* Required work:
In the listing that follows, how many lines include the string "Inhalt"? Reply with only the number.

(Exercise materials)

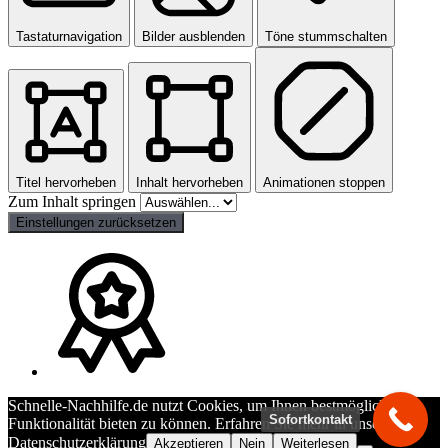
Tastaturnavigation
Bilder ausblenden
Töne stummschalten
Titel hervorheben
Inhalt hervorheben
Animationen stoppen
Zum Inhalt springen
Einstellungen zurücksetzen
Schnelle-Nachhilfe.de nutzt Cookies, um Ihnen bestmögliche
Sofortkontakt
Funktionalität bieten zu können. Erfahren Sie mehr in unserer
Datenschutzerklärung
Akzeptieren
Nein
Weiterlesen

(End Exercise materials)

* Output below:
2